◆ TASK DETAILS: All the lines below need to be output exactly, apart from any images.

[RECORDS TO USE]

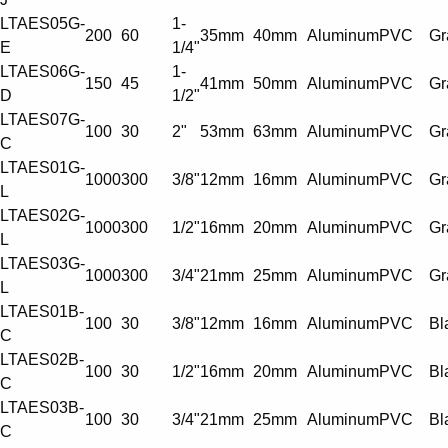
LTAES05G-
1-
200
60
35mm
40mm
Aluminum
PVC
Gr
E
1/4"
LTAES06G-
1-
150
45
41mm
50mm
Aluminum
PVC
Gr
D
1/2"
LTAES07G-
100
30
2"
53mm
63mm
Aluminum
PVC
Gr
C
LTAES01G-
1000
300
3/8"
12mm
16mm
Aluminum
PVC
Gr
L
LTAES02G-
1000
300
1/2"
16mm
20mm
Aluminum
PVC
Gr
L
LTAES03G-
1000
300
3/4"
21mm
25mm
Aluminum
PVC
Gr
L
LTAES01B-
100
30
3/8"
12mm
16mm
Aluminum
PVC
Bl
C
LTAES02B-
100
30
1/2"
16mm
20mm
Aluminum
PVC
Bl
C
LTAES03B-
100
30
3/4"
21mm
25mm
Aluminum
PVC
Bl
C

[/RECORDS TO USE]

◆ OUTPUT OF THE EXERCISE:
LTAES05G-
1-
200
60
35mm
40mm
Aluminum
PVC
Gr
E
1/4"
LTAES06G-
1-
150
45
41mm
50mm
Aluminum
PVC
Gr
D
1/2"
LTAES07G-
100
30
2"
53mm
63mm
Aluminum
PVC
Gr
C
LTAES01G-
1000
300
3/8"
12mm
16mm
Aluminum
PVC
Gr
L
LTAES02G-
1000
300
1/2"
16mm
20mm
Aluminum
PVC
Gr
L
LTAES03G-
1000
300
3/4"
21mm
25mm
Aluminum
PVC
Gr
L
LTAES01B-
100
30
3/8"
12mm
16mm
Aluminum
PVC
Bl
C
LTAES02B-
100
30
1/2"
16mm
20mm
Aluminum
PVC
Bl
C
LTAES03B-
100
30
3/4"
21mm
25mm
Aluminum
PVC
Bl
C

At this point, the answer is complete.